Erna Voley heiratet 1915 mit siebzehn Jahren. Ein Jahr später kommt Tochter Ingrid zur Welt. Erna Lugebiel arbeitet als Schneiderin in einem jüdischen Geschäft in Berlin. Sie freundet sich dort mit vielen Jüdinnen und Juden an.
1935 lässt sich das Ehepaar scheiden. Anfang 1940 kommt Erna Lugebiel mit der kommunistischen Widerstandsgruppe Kampfbund in Kontakt. Sie wird Mitglied der Gruppe und besorgt Kleidung, Nahrung und Geld für Verfolgte. Zudem versteckt sie die dreiköpfige jüdische Familie Rothschild für mehrere Tage in ihrer Wohnung. Die Rothschilds werden später festgenommen. Nur Vater James Rothschild überlebt.

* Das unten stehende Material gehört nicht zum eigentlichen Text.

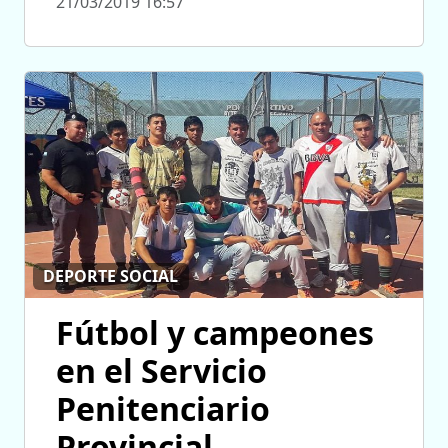
21/03/2019 16:57
DEPORTE SOCIAL
Fútbol y campeones
en el Servicio
Penitenciario
Provincial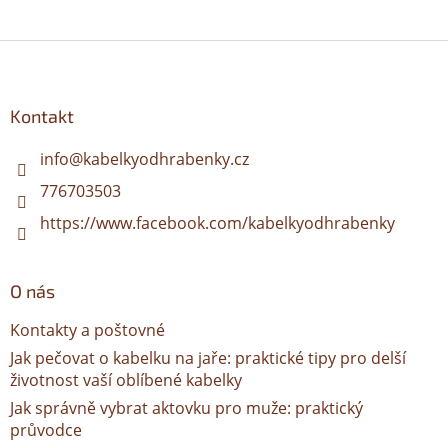
Z
á
p
a
Kontakt
t
í
info
@
kabelkyodhrabenky.cz
776703503
https://www.facebook.com/kabelkyodhrabenky
O nás
Kontakty a poštovné
Jak pečovat o kabelku na jaře: praktické tipy pro delší
životnost vaší oblíbené kabelky
Jak správně vybrat aktovku pro muže: praktický
průvodce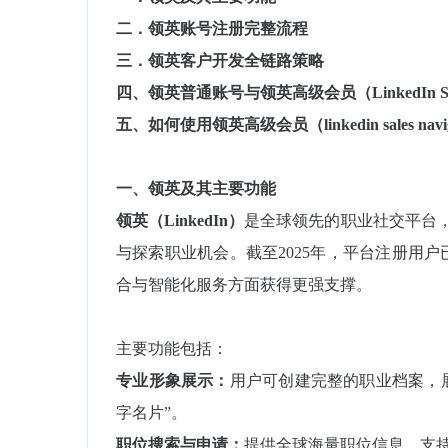
二．领英账号注册完整流程
三．领英客户开发全链路策略
四、领英普通账号与领英高级会员（LinkedIn Sale
五、如何使用领英高级会员（linkedin sales na
一、领英及其主要功能
领英（LinkedIn）
是全球领先的职业社交平台，
与探索职业机会。截至2025年，平台注册用户已
合与智能化服务方面获得更强支撑。
主要功能包括：
专业形象展示：
用户可创建完整的职业档案，
字名片”。
职位搜索与申请：
提供全球海量职位信息，支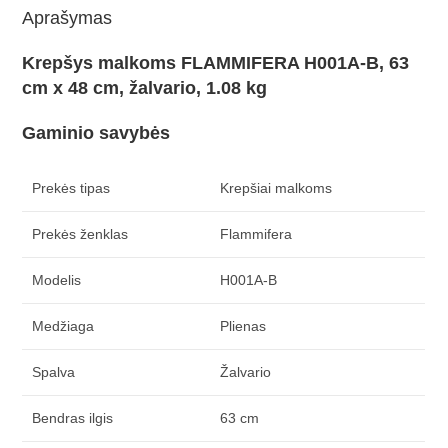
Aprašymas
Krepšys malkoms FLAMMIFERA H001A-B, 63
cm x 48 cm, žalvario, 1.08 kg
Gaminio savybės
Prekės tipas
Krepšiai malkoms
Prekės ženklas
Flammifera
Modelis
H001A-B
Medžiaga
Plienas
Spalva
Žalvario
Bendras ilgis
63 cm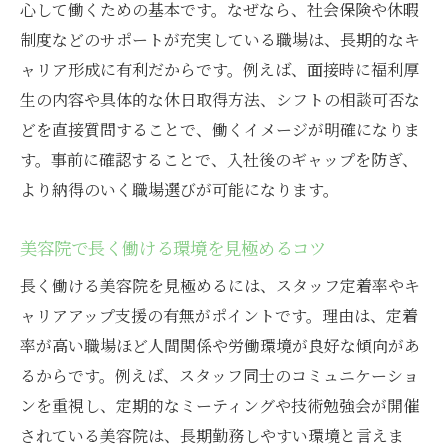
心して働くための基本です。なぜなら、社会保険や休暇
制度などのサポートが充実している職場は、長期的なキ
ャリア形成に有利だからです。例えば、面接時に福利厚
生の内容や具体的な休日取得方法、シフトの相談可否な
どを直接質問することで、働くイメージが明確になりま
す。事前に確認することで、入社後のギャップを防ぎ、
より納得のいく職場選びが可能になります。
美容院で長く働ける環境を見極めるコツ
長く働ける美容院を見極めるには、スタッフ定着率やキ
ャリアアップ支援の有無がポイントです。理由は、定着
率が高い職場ほど人間関係や労働環境が良好な傾向があ
るからです。例えば、スタッフ同士のコミュニケーショ
ンを重視し、定期的なミーティングや技術勉強会が開催
されている美容院は、長期勤務しやすい環境と言えま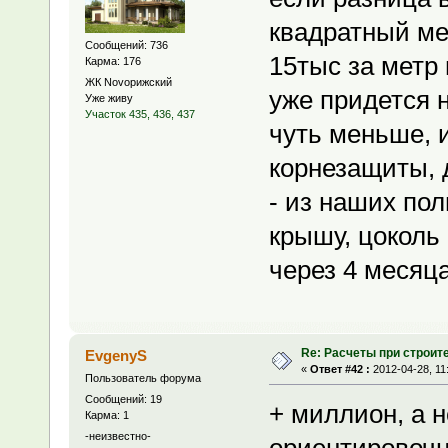
квадратный ме
Сообщений: 736
15тыс за метр 
Карма: 176
ЖК Novoрижский
уже придется 
Уже живу
Участок 435, 436, 437
чуть меньше, 
корнезащиты, 
- из наших пол
крышу, цоколь
через 4 месяца
Re: Расчеты при строит
EvgenyS
«
Ответ #42 :
2012-04-28, 11
Пользователь форума
Сообщений: 19
+ миллион, а 
Карма: 1
-неизвестно-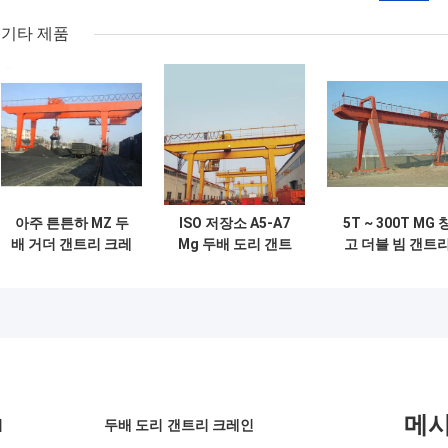
기타 제품
아주 튼튼하 MZ 두
ISO 저장소 A5-A7
5T ~ 300T MG 
배 거더 갠트리 크레
Mg 두배 도리 갠트
고 더블 빔 갠트
인 10 톤 전기 호이
리 크레인 16/3.2T
크레인 바람 저
스트 잡기 교형크레
인
메
기
두배 도리 갠트리 크레인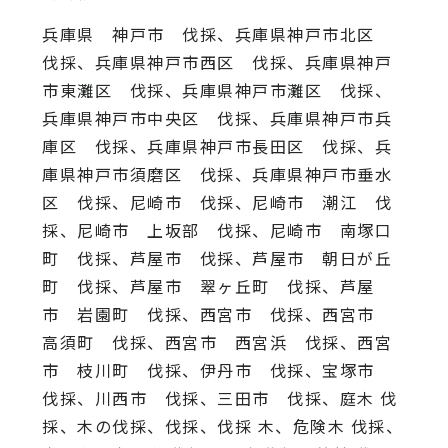
兵庫県 神戸市 伐採、兵庫県神戸市北区
伐採、兵庫県神戸市西区 伐採、兵庫県神戸
市東灘区 伐採、兵庫県神戸市灘区 伐採、
兵庫県神戸市中央区 伐採、兵庫県神戸市兵
庫区 伐採、兵庫県神戸市長田区 伐採、兵
庫県神戸市須磨区 伐採、兵庫県神戸市垂水
区 伐採、尼崎市 伐採、尼崎市 潮江 伐
採、尼崎市 上坂部 伐採、尼崎市 南塚口
町 伐採、芦屋市 伐採、芦屋市 朝日が丘
町 伐採、芦屋市 翠ヶ丘町 伐採、芦屋
市 岩園町 伐採、西宮市 伐採、西宮市
高須町 伐採、西宮市 西宮浜 伐採、西宮
市 枝川町 伐採、伊丹市 伐採、宝塚市
伐採、川西市 伐採、三田市 伐採、庭木 伐
採、木の伐採、伐採、伐採 木、危険木 伐採、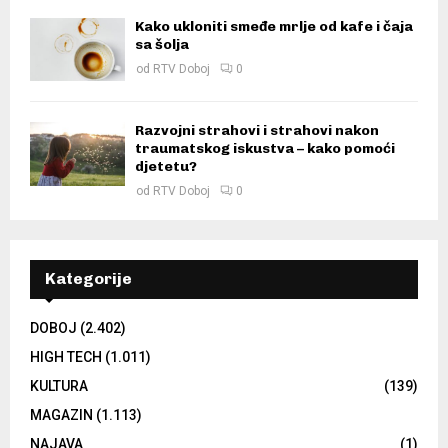
Kako ukloniti smeđe mrlje od kafe i čaja
sa šolja
od
RTV Doboj
0
Razvojni strahovi i strahovi nakon
traumatskog iskustva – kako pomoći
djetetu?
od
RTV Doboj
0
Kategorije
DOBOJ
(2.402)
HIGH TECH
(1.011)
KULTURA
(139)
MAGAZIN
(1.113)
NAJAVA
(1)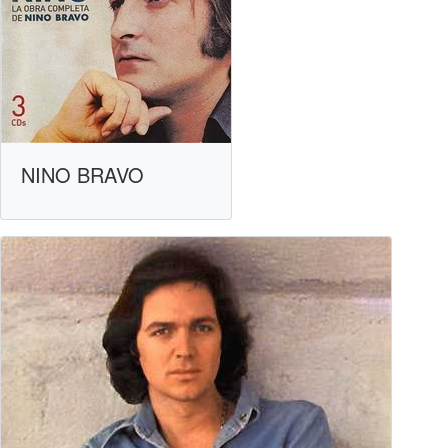
NINO BRAVO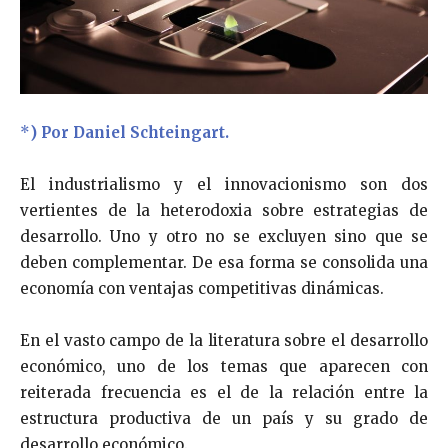
*
) Por Daniel Schteingart.
El industrialismo y el innovacionismo son dos
vertientes de la heterodoxia sobre estrategias de
desarrollo. Uno y otro no se excluyen sino que se
deben complementar. De esa forma se consolida una
economía con ventajas competitivas dinámicas.
En el vasto campo de la literatura sobre el desarrollo
económico, uno de los temas que aparecen con
reiterada frecuencia es el de la relación entre la
estructura productiva de un país y su grado de
desarrollo económico.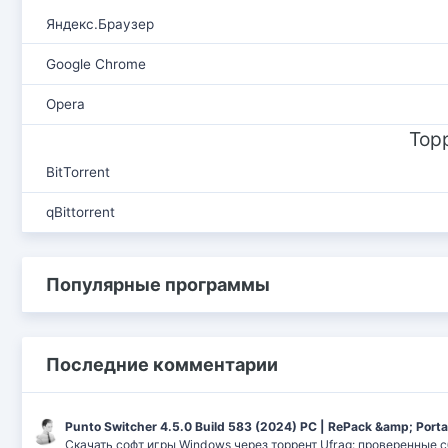
Яндекс.Браузер
Google Chrome
Opera
Тор
BitTorrent
qBittorrent
Популярные программы
Последние комментарии
Punto Switcher 4.5.0 Build 583 (2024) РС | RePack &amp; Port
Скачать софт игры Windows через торрент Ufrag: проверенные 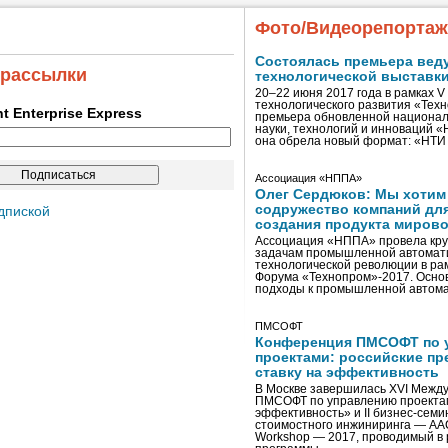
Фото/Видеорепорта
Состоялась премьера вед
 рассылки
технологической выставк
20–22 июня 2017 года в рамках 
технологического развития «Тех
ent Enterprise Express
премьера обновленной национал
науки, технологий и инноваций 
она обрела новый формат: «НТ
Ассоциация «НППА»
Олег Сердюков: Мы хотим
содружество компаний дл
дпиской
создания продукта мирово
Ассоциация «НППА» провела кру
задачам промышленной автомати
технологической революции в ра
Форума «Технопром»-2017. Осно
подходы к промышленной автома
ПМСОФТ
Конференция ПМСОФТ по 
проектами: российские пр
ставку на эффективность
В Москве завершилась XVI Межд
ПМСОФТ по управлению проекта
эффективность» и II бизнес-сем
стоимостного инжиниринга — AA
Workshop — 2017, проводимый в 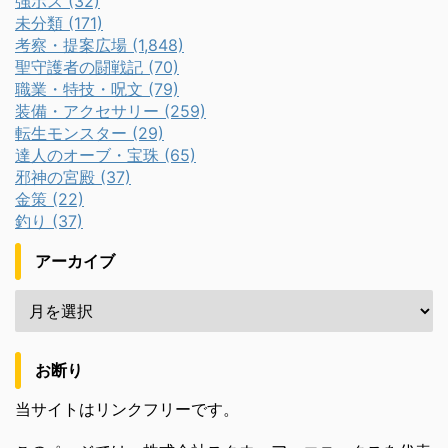
強ボス (32)
未分類 (171)
考察・提案広場 (1,848)
聖守護者の闘戦記 (70)
職業・特技・呪文 (79)
装備・アクセサリー (259)
転生モンスター (29)
達人のオーブ・宝珠 (65)
邪神の宮殿 (37)
金策 (22)
釣り (37)
アーカイブ
お断り
当サイトはリンクフリーです。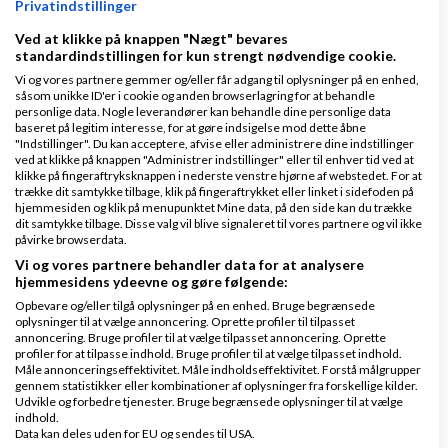
Privatindstillinger
9 svar
Ved at klikke på knappen "Nægt" bevares
standardindstillingen for kun strengt nødvendige cookie.
Vi og vores partnere gemmer og/eller får adgang til oplysninger på en enhed,
såsom unikke ID'er i cookie og anden browserlagring for at behandle
personlige data. Nogle leverandører kan behandle dine personlige data
Shopsystem
baseret på legitim interesse, for at gøre indsigelse mod dette åbne
"Indstillinger". Du kan acceptere, afvise eller administrere dine indstillinger
af
,
den 20-11-2024 kl.
Nyeste indlæg
Pusheren
ved at klikke på knappen "Administrer indstillinger" eller til enhver tid ved at
06:50
klikke på fingeraftryksknappen i nederste venstre hjørne af webstedet. For at
trække dit samtykke tilbage, klik på fingeraftrykket eller linket i sidefoden på
hjemmesiden og klik på menupunktet Mine data, på den side kan du trække
dit samtykke tilbage. Disse valg vil blive signaleret til vores partnere og vil ikke
2 svar
påvirke browserdata.
Vi og vores partnere behandler data for at analysere
hjemmesidens ydeevne og gøre følgende:
Opbevare og/eller tilgå oplysninger på en enhed. Bruge begrænsede
oplysninger til at vælge annoncering. Oprette profiler til tilpasset
annoncering. Bruge profiler til at vælge tilpasset annoncering. Oprette
profiler for at tilpasse indhold. Bruge profiler til at vælge tilpasset indhold.
Klar lønnen med Danløn
Måle annonceringseffektivitet. Måle indholdseffektivitet. Forstå målgrupper
gennem statistikker eller kombinationer af oplysninger fra forskellige kilder.
Lav løn på et øjeblik–nemt, sikkert
Udvikle og forbedre tjenester. Bruge begrænsede oplysninger til at vælge
og billigt. Opret gratis konto.
indhold.
Data kan deles uden for EU og sendes til USA.
www.danlon.dk/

Im Frühjahr 1943 werden mehrere Mitglieder des Kampfbunds festgenommen. Im Juli 1943 kommt es auch zur Festnahme von Erna Lugebiel. Sie wird nach einem Jahr Untersuchungshaft aus Mangel an Beweisen freigesprochen. Dennoch wird sie im November 1944 als sogenannter Schutzhäftling ins Konzentrationslager Ravensbrück überstellt. Dort ist sie „Stubenälteste“ im Krankenblock. In dieser Funktion versucht sie, kranken Häftlingen zu helfen. Am 23. April 1945 erlebt sie dort die Befreiung.
Erna Lugebiel engagiert sich zeit ihres Lebens für die Lagergemeinschaft von Ravensbrück.